Рамлоу всегда говорил эту фразу и горестно вздыхал, будто бы в кофе был тот самый смысл жизни, заставляющий его самого топтать землю, и командир отчаянно сожалел, что не может поделиться вековой мудростью и чудом со своим подчиненным.
Он и в этот день «не предложил кофе», но, против обыкновения, не уткнулся сразу носом в бумаги, а, закурив, сел напротив, разглядывая Зимнего тем самым прямым взглядом снайпера, под которым и правильно, и неуютно одновременно.
— А, может, тебе бы и стоило со всеми побыть, отпраздновать, так сказать… Или не стоило бы? — Рамлоу склонил голову к правому плечу, перекатив сигарету из одного уголка губ в другой, слишком пристально следя за реакцией подопечного.
— Нет! — взвился Зимний и тут же прикусил внутреннюю сторону щеки, поняв, что выдал себя, раскрылся слишком сильно перед человеком, которого знал едва ли полгода, четыре месяца из которых провёл в криосне.
— Интересно, а ты, оказывается, живой, — хмыкнул Рамлоу, предупреждающе сжав ладонью рукоять шоковой дубинки, будто перед ним сидел плохо обученный тигр, которого по недомыслию все почему-то принимали за игрушечного котёнка.

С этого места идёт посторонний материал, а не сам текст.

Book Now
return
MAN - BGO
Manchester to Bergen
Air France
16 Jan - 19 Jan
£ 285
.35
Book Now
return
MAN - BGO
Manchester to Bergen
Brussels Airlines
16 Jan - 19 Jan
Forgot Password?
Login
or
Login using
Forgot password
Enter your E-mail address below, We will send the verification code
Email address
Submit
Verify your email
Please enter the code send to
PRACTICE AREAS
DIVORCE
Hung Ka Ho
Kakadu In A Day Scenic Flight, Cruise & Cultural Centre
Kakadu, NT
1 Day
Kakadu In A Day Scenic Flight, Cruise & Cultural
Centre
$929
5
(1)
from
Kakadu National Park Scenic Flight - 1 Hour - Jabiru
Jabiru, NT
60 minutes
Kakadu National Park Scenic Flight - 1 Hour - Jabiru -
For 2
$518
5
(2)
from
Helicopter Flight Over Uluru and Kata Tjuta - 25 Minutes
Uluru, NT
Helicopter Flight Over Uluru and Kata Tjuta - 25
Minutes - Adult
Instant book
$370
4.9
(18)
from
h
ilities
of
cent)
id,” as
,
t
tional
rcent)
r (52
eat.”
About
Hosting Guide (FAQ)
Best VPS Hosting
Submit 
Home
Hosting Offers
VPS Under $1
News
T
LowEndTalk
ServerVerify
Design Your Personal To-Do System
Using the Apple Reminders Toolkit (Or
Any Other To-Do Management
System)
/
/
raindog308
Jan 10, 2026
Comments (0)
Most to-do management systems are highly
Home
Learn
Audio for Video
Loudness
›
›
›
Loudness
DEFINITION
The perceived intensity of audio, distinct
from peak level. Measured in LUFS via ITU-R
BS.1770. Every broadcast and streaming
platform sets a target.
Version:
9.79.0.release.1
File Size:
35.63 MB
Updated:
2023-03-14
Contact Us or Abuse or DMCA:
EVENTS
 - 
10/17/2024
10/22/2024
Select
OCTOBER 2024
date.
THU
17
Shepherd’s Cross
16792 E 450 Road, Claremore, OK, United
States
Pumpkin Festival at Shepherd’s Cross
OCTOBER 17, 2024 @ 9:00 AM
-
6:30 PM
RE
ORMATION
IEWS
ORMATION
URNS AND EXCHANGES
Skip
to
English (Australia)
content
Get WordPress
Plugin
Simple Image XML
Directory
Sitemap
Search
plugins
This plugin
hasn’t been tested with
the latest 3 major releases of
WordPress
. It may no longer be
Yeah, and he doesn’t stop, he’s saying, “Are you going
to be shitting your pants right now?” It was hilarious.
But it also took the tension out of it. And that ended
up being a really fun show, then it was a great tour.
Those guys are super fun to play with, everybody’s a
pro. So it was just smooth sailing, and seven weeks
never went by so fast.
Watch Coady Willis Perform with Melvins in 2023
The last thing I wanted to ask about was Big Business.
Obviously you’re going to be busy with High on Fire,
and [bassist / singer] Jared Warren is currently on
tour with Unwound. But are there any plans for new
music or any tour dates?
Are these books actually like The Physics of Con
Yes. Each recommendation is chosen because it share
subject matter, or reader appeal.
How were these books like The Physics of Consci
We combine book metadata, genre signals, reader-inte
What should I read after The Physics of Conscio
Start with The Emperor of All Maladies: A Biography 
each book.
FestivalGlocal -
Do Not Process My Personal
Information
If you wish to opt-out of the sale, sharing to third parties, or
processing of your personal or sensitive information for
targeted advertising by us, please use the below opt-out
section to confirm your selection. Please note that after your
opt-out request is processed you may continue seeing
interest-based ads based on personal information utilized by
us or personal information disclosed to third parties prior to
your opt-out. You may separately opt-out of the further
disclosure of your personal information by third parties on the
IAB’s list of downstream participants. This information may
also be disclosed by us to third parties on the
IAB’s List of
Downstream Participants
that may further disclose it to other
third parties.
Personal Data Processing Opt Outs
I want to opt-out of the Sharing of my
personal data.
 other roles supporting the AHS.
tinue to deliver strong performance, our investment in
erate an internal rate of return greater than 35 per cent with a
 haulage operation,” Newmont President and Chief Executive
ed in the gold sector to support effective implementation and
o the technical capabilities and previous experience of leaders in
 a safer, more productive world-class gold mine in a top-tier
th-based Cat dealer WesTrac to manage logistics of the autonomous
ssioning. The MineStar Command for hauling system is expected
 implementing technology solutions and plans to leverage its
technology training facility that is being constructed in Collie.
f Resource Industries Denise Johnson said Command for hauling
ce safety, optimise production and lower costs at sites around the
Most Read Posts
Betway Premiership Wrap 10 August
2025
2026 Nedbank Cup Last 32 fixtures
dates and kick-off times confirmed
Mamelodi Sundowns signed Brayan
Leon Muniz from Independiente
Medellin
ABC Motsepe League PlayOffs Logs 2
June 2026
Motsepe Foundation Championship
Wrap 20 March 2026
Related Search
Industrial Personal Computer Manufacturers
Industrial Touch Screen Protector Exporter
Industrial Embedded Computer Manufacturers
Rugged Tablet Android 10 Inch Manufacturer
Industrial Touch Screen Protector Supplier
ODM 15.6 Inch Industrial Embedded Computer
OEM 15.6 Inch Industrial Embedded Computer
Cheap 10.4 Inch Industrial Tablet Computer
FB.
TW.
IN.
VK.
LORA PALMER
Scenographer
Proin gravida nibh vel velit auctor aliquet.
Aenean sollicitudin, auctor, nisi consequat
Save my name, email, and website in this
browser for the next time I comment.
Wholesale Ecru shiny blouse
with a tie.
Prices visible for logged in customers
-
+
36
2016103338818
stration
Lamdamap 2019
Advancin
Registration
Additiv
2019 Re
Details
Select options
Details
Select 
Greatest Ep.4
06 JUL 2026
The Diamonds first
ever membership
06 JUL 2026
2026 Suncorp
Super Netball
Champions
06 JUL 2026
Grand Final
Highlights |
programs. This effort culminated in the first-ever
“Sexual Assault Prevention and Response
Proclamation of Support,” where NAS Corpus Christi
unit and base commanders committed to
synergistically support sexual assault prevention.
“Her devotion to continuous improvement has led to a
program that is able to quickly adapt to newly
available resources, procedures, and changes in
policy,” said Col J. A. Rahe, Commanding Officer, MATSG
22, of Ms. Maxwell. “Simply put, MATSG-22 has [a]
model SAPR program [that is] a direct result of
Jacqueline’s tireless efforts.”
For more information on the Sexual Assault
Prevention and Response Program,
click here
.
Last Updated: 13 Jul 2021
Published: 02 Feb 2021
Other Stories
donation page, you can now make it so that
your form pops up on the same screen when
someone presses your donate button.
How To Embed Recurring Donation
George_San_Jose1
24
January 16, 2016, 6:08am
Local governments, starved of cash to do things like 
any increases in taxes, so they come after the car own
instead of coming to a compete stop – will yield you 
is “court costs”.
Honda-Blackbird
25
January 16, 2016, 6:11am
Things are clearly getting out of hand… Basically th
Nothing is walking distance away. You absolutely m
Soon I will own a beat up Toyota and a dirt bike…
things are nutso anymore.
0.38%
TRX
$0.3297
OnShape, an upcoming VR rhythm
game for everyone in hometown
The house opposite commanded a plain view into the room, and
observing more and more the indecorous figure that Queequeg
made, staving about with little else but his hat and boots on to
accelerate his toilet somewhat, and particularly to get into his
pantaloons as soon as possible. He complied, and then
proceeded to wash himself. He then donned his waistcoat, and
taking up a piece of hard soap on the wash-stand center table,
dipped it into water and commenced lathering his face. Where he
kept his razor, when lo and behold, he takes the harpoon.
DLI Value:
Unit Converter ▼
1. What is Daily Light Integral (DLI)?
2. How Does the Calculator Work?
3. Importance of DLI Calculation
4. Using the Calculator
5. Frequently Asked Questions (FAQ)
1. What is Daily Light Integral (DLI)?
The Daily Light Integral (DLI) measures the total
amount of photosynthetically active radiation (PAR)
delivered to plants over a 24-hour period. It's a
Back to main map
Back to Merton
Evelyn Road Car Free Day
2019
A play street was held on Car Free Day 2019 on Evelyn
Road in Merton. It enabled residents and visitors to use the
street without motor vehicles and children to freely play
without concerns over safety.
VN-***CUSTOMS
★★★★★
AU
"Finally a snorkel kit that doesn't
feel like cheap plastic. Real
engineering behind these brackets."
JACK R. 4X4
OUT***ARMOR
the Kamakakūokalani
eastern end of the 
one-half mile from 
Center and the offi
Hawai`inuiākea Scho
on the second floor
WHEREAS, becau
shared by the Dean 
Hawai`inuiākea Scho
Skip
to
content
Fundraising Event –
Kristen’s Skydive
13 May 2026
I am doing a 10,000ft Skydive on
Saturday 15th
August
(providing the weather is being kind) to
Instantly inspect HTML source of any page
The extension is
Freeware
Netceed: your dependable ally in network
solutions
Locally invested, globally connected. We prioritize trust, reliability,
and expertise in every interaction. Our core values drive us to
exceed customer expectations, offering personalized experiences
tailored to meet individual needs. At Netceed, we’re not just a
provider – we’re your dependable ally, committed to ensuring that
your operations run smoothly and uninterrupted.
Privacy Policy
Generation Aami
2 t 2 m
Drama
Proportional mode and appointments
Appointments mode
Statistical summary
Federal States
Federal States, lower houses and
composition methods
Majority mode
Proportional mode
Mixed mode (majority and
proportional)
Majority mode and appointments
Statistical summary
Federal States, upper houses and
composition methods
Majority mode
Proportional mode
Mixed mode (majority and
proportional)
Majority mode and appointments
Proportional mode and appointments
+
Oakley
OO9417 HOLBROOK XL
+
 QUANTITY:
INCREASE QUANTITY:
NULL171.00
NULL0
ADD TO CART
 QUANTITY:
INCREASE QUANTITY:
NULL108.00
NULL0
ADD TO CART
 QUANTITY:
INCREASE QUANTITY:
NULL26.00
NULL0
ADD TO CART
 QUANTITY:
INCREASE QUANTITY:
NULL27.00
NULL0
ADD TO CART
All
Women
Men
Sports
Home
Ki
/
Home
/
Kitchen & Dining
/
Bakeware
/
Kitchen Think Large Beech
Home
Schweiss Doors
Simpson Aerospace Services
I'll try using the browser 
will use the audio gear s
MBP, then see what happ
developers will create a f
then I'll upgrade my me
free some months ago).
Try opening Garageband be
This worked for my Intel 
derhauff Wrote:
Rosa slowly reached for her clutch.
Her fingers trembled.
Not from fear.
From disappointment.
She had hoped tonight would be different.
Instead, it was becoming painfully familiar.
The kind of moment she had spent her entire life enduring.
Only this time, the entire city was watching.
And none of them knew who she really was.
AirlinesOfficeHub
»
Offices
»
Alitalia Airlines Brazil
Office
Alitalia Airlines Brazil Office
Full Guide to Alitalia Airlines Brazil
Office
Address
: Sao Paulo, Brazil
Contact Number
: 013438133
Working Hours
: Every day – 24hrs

— Живой. Доложишь? — Зимний не узнавал свой голос, не узнавал самого себя.
В груди всё сковало незнакомым холодом. Не таким, как при заморозке, а живым, ломким, отчаянным. Зимнему было странно бояться, странно, что причиной был человек в несколько десятков раз слабее его, и то, что Зимний не сможет причинить ему вред — не хочет и вряд ли сумеет захотеть.
— А должен?
— Должен, — с сожалением ответил Зимний опустив голову, уже мысленно готовясь усесться в холодное кресло и принять капу из рук своего командира.
— Тогда держи, раз живой.
Зимний неверяще поднял взгляд. Неужто в голосе командира прозвучала мягкая тёплая насмешка, или это только почудилось готовому сдаться сознанию. Рамлоу и правда улыбался, протягивая что-то маленькое, завернутое в серебристую оберточную бумагу и надписью сверху: «Отморозку от папы» — и скалящийся Весёлый Роджер, нарисованный простой чёрной ручкой.
— И что там было?
Стив аккуратно погладил по левому плечу, коснулся губами стыка живой плоти и металла, пуская по телу волну сладкой дрожи.